I could be at home, in the car or walking down the road and I’d take off. There was no warning of a seizure so I couldn’t tip off anyone. I’d just go, and I’d be jumping over desks or anything in my way.
I’d run out onto the road and I ended up being hit by cars on a couple of occasions, or I’d have burns on my hands and to this day I have no clue how I got them.
At one stage I was living in America and we were staying on the fourth floor of an apartment building. The seizures were getting pretty bad by now and I was getting out at night, so we put locks on the doors, but we never thought to put a lock on the balcony door.
I was coming home from work one day and I just didn’t feel right, so I went to bed. The next thing I knew I was down in the garden, but the door had been locked, so I had actually gone over the balcony and four floors down, then just got up and walked away.
There were people living below us and they had been sitting there watching the TV and drinking coffee, saying: “Did you see that?”
At the time I was in frontline administration in the local emergency room in Chicago and when the ambulance arrived they all knew me. I told them I hadn’t injured myself badly, but the guys were saying I fell 40ft and they needed to check me out. So they did MRIs and CT scans, but they couldn’t find anything.
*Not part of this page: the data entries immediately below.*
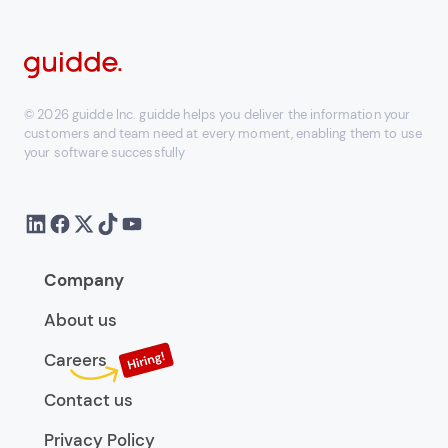
© 2026 guidde Inc. guidde helps you deliver the information your
customers and team need at every moment, enabling them to use
your software successfully
Company
About us
Careers
Contact us
Privacy Policy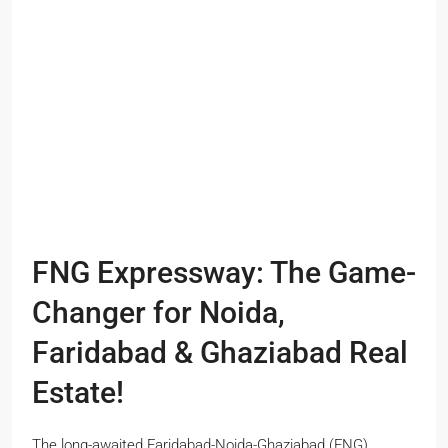
FNG Expressway: The Game-
Changer for Noida,
Faridabad & Ghaziabad Real
Estate!
The long-awaited Faridabad-Noida-Ghaziabad (FNG)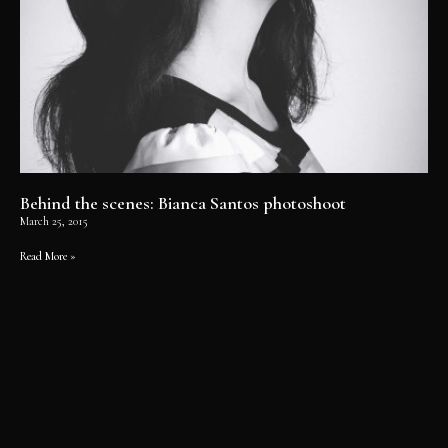
Behind the scenes: Bianca Santos photoshoot
March 25, 2015
Read More »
I came home to Ireland and I started working in administration in a GP practice. I didn’t tell them I had epilepsy, but they found out the hard way when I decided to take off out the door one day.
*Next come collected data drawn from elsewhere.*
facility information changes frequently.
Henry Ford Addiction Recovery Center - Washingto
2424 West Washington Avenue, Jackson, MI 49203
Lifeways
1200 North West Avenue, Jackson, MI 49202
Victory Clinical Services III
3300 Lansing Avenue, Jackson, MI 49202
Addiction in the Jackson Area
I wasn’t driving and I’d take the train to work. One evening I was coming home and I woke up to find myself on the railway tracks some distance from the station.
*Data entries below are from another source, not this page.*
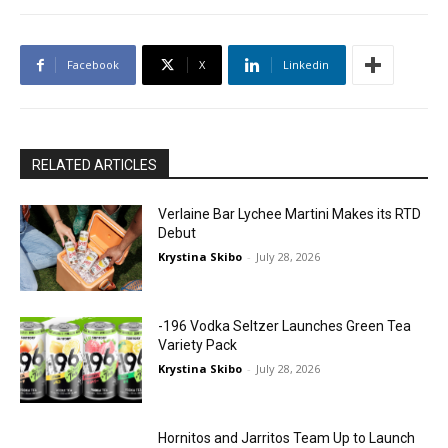
Facebook
X
Linkedin
RELATED ARTICLES
Verlaine Bar Lychee Martini Makes its RTD
Debut
Krystina Skibo
-
July 28, 2026
-196 Vodka Seltzer Launches Green Tea
Variety Pack
Krystina Skibo
-
July 28, 2026
Hornitos and Jarritos Team Up to Launch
There was a Dart coming down the line, so I ran back to the platform and at the same time the train I was waiting for was pulling in, so I ran over the footbridge and on to the train. I must have looked like I was on the run.
The things I used to get up to were the greatest source of entertainment, but also the greatest source of heart disease in my family. They have been absolutely brilliant to me.
But by this time I had given up on neurologists because it was always just another drug, and with the anti-epileptic drugs sometimes the cure is worse than the disease – you’d be sleeping 18 hours a day or your memory would be gone.
Then I got referred to Dr Colin Doherty at St James’s Hospital. He was extremely clever. He did an MRI scan and he said that I had a lesion on the temporal lobe of my brain. That’s what was causing my seizures and I wasn’t going to respond to any medication.
In America, they think they have the best health service in the world but I had to come back here to be diagnosed.
They removed the left side of my hippocampus in September 2007 and things seemed to go pretty well. I had three months free of seizures.
But then one day I went down to the local shop. I was halfway home and next thing I found myself back in the local shop again – the seizures returned as bad as ever.
So they took out my temporal lobe. I remember waking up in the recovery room and the thing that worried me was that I was going to lose my memory but the surgeon said to me that it was over, this was definitely going to work.
I’m 18 months seizure free now, and still smiling.
National Epilepsy Week runs until May 23rd. See epilepsy.ie
In conversation with
CLAIRE O'CONNELL
EPILEPSY: WHAT IS IT?:
About 35,000 people in Ireland live with epilepsy, a neurological condition characterised by recurring brain seizures.
Of those, about one-third have “difficult-to-control” epilepsy, and 3-5 per cent of people who have epilepsy are photosensitive, so flickering lights may trigger a seizure.
The seizures themselves can be partial or general and the person may experience convulsions, blank stares, rapid blinking or intense emotional and physical sensations.
Sometimes people have epilepsy for a short part of their lives, while it is longer lasting in others.
Diagnosis usually involves a specialist taking a medical history and analysing electrical activity in the brain with an electroencephalogram (EEG).
Treatment may include medication and, in some cases, surgery.
Ireland is playing catch-up when it comes to supporting epilepsy research and patient access to services, according to the voluntary organisation Epilepsy Research Ireland, launched in Dublin yesterday.
Less than €1 million is spent on epilepsy research annually in Ireland and the waiting time for surgical evaluation of patients is at least two years, the organisation stresses.
In addition, fewer than one-fifth of those with difficult-to-control epilepsy are seen in dedicated epilepsy clinics in Ireland, and there are only six adult and four paediatric neurologists in the country with a specific interest in the condition.